L’Alphafly est très confortable, mais un peu moins que la Vaporfly (en particulier la version 2). Ça se joue à peu de choses, mais on ressent moins le côté « chausson », si agréable sur la dernière nommée. L’amorti est en revanche supérieur, sans doute du fait des coussins d’air à l’avant du pied qui absorbent mieux les chocs. Sur longue distance, ce meilleur amorti peut vraiment faire la différence, en préservant vos muscles de la fatigue causée par les heurts du bitume à chaque foulée. 

Autre avantage de l’Alphafly qui intéressera seulement les triathlètes : elle est plus facile à enfiler que la Vaporfly (du moins c’est notre avis et il est partagé par plusieurs de nos connaissances), ce qui permet d’être plus efficace dans les transitions.

On privilégiera la route pour utiliser ces fusées

Dynamisme et stabilité

La Vaporfly est connue pour être très dynamique, c’est également le cas pour l’Alphafly. La sensation de « rebond » et de « bascule vers l’avant » y est encore plus présente : c’est sans doute rapport au surplus de mousse et aux pods d’air à l’avant de la semelle. En ligne droite, la propulsion est plus importante : sur une séance de fartlek nature identique, c’est en ligne droite, en « vitesse de croisière » qu’on a vraiment pu voir l’avantage procuré par l’Alphafly. En revanche elle est un peu moins stable et cela se ressent dans les virages. Sur piste par exemple, ce n’est vraiment pas agréable, à l’inverse des Vaporfly. Mais comme aucune des deux n’est autorisée sur le tartan… Ce n’est pas très grave ! 

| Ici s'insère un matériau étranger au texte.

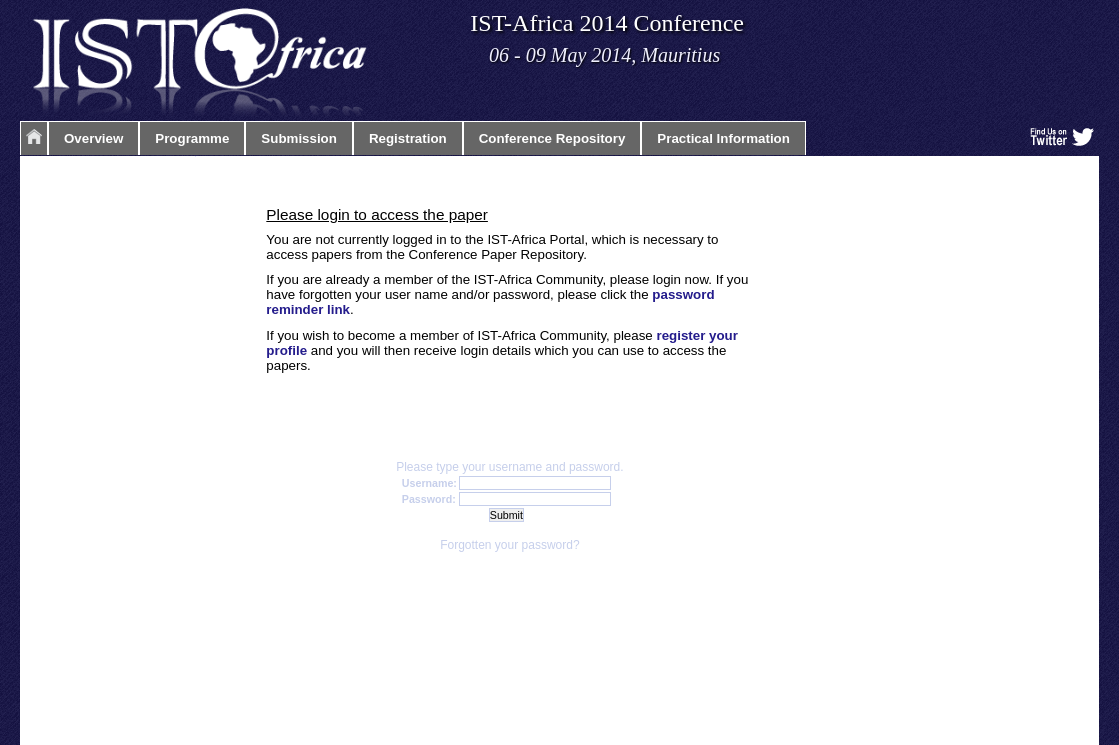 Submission (299, 138)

Cette sensation de rebond et de bascule accrue peut se révéler quelque peu déconcertante sur l’Alphafly et on prend plus de temps à s’y habituer que sur la Vaporfly ou c’est quasi immédiat. C’est ce temps d’adaptation à la chaussure qui a pu gêner certains coureurs sur ce modèle, mais même si la sensation au pied peut paraître étrange, l’efficacité est au rendez-vous !

Durée de vie et positionnement prix

La durée de vie des 2 chaussures est sensiblement identique, avec un léger avantage a priori pour la Alphafly : on parle de 300km environ pour la Vaporfly et de 350-400km pour l’Alphafly avant que la technologie ne s’use et que le renvoi diminue. C’est assez peu, on est d’accord… Raison de plus pour ne pas la sur utiliser !

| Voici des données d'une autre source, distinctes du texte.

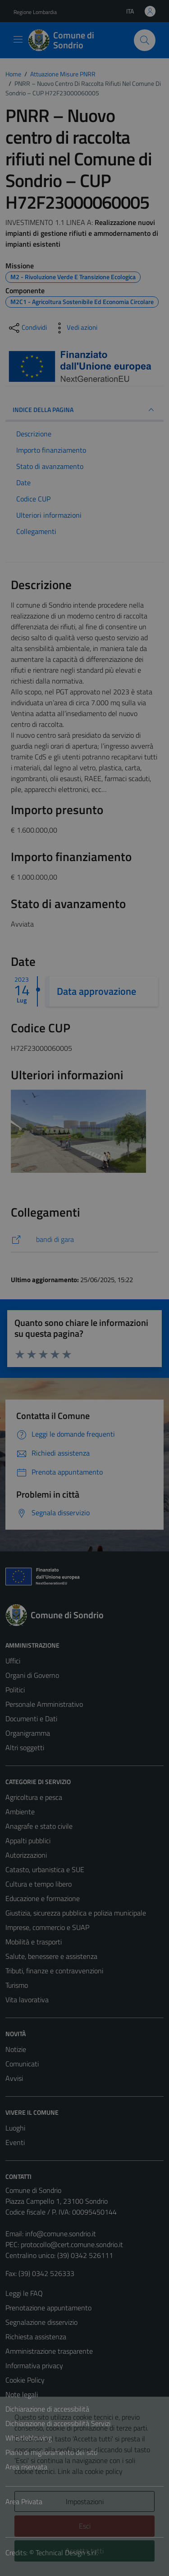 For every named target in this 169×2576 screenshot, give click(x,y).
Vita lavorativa (27, 1999)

Côté prix, on observe désormais 50€ d’écart (au prix fort) entre les deux modèles : 250€ pour la Vaporfly 2 et 300€ pour la Alphafly. Ce sont des sommes, on ne va pas se mentir. Utilisez le code TRC5 pour économiser un peu 😉 ! (surtout si vous devez en prendre plusieurs)

Design

Là pour le coup c’est vraiment au goût de chacun. Les différences entre les deux sont assez évidentes pour qu’on n’ait pas à épiloguer. Vous aimez le côté « gros sabot »/compensées ou vous n’aimez pas, on ne jugera pas. 

Le coloris Ineos est stylé, on ne va pas se mentir.

La classe

Bilan

Vaporfly Next %

Les + 

  • Plus polyvalentes (du 5km au marathon)
  • Plus légères
  • Plus stables
  • Plus faciles à utiliser
  • Plus facile de changer de rythme

Les –

  • Moins bonne adhérence sur route humide (à la marge)
  • Durée de vie plus courte
  • Un peu moins d’économie musculaire (vrai sur longues distances, à partir du semi)

Alphafly Next% 

Les +

  • Meilleur amorti
  • Plus de sensation de rebond en ligne droite
  • Durée de vie un peu plus longue

Les – 

  • Plus lourdes (même si ça se joue à rien)
  • Temps d’adaptation pour s’y habituer
  • Moins polyvalentes
  • Plus chères
Vaporfly ou Alphafly : vous pouvez aussi choisir de ne pas choisir et prendre les deux.